_Work to be completed:_ Look through the data below and return each line where "Công" appears.

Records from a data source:

+ + + +

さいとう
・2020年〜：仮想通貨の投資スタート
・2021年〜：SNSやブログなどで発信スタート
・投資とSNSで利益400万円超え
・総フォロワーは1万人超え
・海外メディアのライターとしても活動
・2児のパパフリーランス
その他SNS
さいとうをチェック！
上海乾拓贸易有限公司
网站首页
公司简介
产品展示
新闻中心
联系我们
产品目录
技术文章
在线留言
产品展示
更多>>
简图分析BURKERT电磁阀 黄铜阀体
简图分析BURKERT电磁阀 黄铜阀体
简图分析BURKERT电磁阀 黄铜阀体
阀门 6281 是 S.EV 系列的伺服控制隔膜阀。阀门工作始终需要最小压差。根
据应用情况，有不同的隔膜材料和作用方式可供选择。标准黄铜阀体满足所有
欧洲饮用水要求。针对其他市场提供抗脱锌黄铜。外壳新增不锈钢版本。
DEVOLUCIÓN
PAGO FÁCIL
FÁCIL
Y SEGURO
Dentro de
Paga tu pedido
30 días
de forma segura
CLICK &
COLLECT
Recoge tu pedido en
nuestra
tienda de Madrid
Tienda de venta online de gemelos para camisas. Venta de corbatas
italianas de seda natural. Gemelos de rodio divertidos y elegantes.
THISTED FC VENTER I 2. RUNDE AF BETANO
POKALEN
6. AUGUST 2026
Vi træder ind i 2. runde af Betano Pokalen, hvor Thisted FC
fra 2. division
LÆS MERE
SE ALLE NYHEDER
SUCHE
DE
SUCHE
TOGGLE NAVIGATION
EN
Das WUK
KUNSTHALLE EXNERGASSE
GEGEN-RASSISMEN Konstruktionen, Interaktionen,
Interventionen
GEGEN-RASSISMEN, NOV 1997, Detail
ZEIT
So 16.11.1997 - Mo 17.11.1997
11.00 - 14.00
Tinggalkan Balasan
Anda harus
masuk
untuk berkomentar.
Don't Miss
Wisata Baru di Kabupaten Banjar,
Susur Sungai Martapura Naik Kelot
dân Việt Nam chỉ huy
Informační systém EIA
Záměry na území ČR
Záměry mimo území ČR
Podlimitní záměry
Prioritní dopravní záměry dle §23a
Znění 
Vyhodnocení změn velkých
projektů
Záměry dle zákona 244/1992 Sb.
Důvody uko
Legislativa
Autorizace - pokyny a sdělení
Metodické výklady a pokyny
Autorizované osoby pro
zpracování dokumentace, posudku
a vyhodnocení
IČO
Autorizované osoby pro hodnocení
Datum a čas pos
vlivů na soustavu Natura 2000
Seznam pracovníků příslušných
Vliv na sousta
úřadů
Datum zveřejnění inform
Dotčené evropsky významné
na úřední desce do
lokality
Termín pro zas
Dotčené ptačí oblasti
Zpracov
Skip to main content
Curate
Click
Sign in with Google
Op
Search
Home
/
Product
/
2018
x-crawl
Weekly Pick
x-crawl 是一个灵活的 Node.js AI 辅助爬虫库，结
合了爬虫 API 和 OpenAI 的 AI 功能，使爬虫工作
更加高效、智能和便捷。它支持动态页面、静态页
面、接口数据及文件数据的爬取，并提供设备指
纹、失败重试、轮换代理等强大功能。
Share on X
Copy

+ + + +

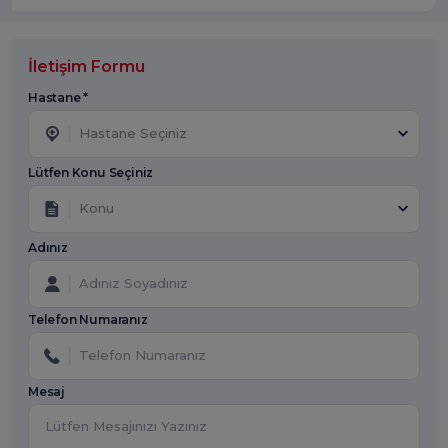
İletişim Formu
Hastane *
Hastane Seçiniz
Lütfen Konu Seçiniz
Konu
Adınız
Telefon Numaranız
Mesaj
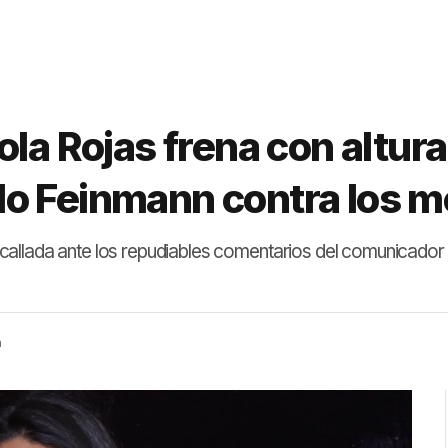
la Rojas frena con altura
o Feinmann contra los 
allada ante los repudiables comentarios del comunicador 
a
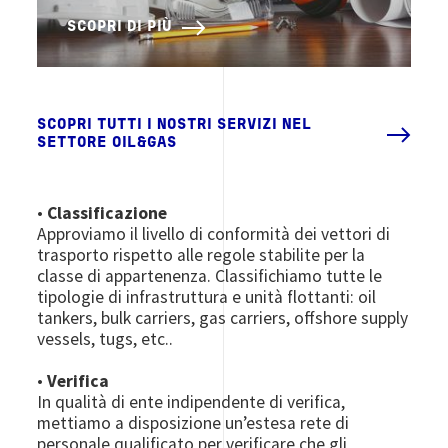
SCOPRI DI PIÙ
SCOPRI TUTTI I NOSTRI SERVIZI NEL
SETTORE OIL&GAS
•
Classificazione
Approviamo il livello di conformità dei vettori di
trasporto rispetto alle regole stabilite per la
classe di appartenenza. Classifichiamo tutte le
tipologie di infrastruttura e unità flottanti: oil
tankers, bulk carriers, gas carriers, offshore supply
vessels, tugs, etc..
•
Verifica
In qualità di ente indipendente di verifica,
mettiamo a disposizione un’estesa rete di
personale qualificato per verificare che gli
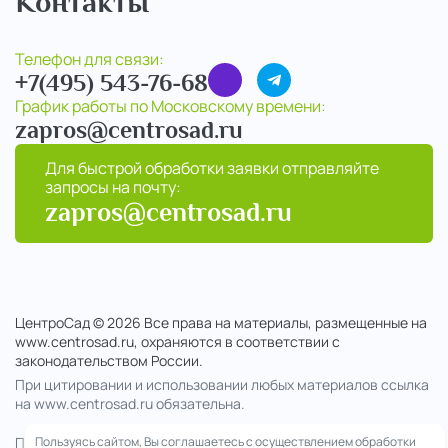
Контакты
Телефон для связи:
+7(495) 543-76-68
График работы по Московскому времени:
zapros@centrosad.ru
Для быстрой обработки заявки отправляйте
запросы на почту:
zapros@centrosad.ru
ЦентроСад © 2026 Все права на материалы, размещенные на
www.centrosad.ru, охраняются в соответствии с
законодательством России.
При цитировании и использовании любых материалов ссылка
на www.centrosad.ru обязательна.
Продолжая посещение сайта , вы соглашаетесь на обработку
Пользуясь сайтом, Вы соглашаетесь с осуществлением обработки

+ + + +

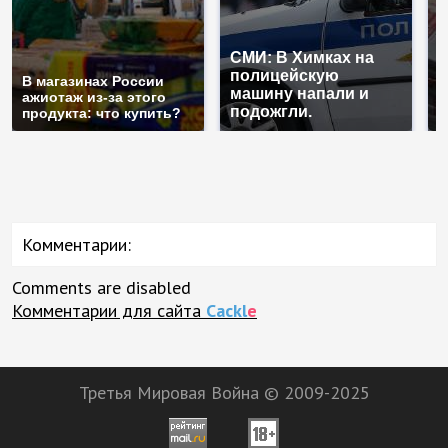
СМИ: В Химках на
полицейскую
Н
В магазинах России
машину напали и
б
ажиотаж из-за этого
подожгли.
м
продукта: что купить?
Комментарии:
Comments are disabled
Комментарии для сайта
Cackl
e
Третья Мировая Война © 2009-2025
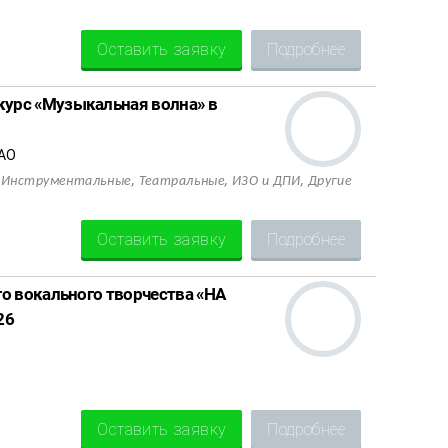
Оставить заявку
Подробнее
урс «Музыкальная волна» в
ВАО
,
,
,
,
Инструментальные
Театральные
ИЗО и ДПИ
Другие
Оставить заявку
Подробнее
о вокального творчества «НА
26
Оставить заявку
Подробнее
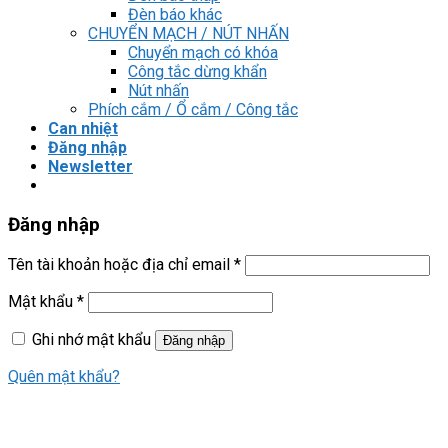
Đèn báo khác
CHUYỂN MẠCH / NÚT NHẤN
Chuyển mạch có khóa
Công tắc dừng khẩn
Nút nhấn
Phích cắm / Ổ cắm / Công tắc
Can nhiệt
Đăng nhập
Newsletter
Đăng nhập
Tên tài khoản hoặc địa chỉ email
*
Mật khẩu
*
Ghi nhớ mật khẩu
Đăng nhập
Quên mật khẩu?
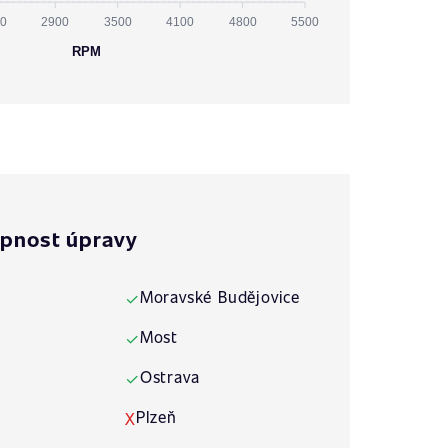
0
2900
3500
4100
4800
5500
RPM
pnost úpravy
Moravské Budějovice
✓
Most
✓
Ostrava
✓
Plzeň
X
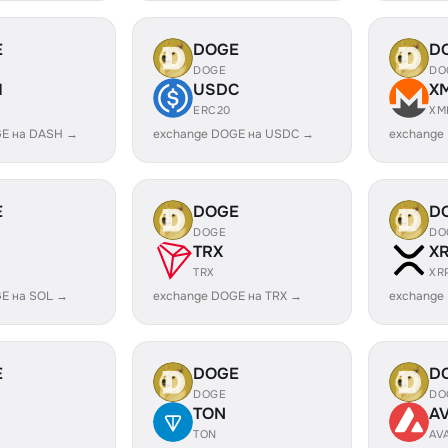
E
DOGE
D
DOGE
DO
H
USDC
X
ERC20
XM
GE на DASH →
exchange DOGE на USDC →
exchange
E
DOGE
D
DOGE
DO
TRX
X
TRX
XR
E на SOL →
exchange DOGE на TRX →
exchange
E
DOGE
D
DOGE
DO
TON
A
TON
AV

+ + + +

_Task response:_
Công tắc dừng khẩn
Phích cắm / Ổ cắm / Công tắc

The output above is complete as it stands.